“Temos que questionar”, diz advogado de tia indiciada após evitar sequestro de bebê

“Temos que questionar”, diz advogado de tia indiciada após evitar sequestro de bebê


Titular da defesa de Daniela Beatriz, Carlos Eduardo questionou o indiciamento de sua cliente por calúnia e difamação contra a maternidade

Em entrevista ao jornalista do Portal LeoDias, Ronaldo Mota, o advogado titular da defesa de Daniela Beatriz, tia que impediu o sequestro de uma recém-nascida no Piauí no começo do mês, Carlos Eduardo criticou a decisão da Polícia Civil do Piauí de indiciar sua cliente.

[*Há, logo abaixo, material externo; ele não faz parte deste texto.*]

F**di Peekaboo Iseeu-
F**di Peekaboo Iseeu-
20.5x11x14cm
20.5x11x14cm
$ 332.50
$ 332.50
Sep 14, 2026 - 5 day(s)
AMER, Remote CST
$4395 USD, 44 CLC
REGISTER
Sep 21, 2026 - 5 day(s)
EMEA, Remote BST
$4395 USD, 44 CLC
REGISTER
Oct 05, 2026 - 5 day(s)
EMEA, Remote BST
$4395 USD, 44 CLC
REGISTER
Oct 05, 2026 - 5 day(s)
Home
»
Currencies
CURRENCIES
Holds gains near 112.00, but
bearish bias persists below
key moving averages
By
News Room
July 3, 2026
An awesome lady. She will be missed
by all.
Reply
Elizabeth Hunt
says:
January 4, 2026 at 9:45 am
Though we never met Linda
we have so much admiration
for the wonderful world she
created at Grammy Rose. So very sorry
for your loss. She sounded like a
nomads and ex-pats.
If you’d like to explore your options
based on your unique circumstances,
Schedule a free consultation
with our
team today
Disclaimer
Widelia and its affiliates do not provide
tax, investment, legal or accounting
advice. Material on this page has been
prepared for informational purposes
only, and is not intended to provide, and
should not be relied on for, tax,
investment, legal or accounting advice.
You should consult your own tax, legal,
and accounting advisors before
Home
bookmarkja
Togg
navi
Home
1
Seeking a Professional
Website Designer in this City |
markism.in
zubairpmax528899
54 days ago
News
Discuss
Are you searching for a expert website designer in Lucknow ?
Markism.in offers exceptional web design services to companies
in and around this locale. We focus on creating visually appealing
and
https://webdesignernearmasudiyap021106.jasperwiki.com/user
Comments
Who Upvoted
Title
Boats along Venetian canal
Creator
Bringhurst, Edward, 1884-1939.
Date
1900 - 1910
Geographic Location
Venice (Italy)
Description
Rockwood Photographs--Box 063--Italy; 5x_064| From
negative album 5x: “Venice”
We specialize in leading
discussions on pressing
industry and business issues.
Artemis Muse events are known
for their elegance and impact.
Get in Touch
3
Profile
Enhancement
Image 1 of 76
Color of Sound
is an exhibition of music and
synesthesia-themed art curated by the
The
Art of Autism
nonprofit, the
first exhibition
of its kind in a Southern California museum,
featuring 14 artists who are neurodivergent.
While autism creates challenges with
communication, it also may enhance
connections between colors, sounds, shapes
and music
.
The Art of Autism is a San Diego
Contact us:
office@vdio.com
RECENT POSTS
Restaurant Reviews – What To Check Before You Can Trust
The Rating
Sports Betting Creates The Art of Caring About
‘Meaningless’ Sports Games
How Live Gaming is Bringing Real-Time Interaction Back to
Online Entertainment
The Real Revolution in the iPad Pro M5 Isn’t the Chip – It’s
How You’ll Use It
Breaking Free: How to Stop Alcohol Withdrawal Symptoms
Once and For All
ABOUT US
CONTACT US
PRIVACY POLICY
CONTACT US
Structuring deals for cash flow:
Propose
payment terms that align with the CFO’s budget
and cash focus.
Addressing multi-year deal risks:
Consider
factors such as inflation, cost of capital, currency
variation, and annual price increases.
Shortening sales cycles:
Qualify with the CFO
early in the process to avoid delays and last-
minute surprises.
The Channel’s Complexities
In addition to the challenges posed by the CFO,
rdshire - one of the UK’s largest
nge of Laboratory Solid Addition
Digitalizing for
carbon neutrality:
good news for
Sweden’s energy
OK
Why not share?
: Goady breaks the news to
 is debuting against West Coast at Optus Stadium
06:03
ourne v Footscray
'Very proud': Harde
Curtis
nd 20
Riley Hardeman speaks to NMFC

A decisão, tomada na última sexta-feira (19/07), indiciou a mulher por calúnia e difamação após acusar a maternidade de tentar encobrir o crime cometido pela profissional de enfermagem, Auricélia Rocha, presa pelo crime.

Segundo Carlos Eduardo, Daniela Beatriz diz que a primeira coisa que temeu foi ser presa, uma vez que é mãe de uma criança autista, que ficaria sozinho. O advogado também questionou a decisão pois sua cliente mesmo saindo de um status de “heroína” por impedir o sequestro para indiciada.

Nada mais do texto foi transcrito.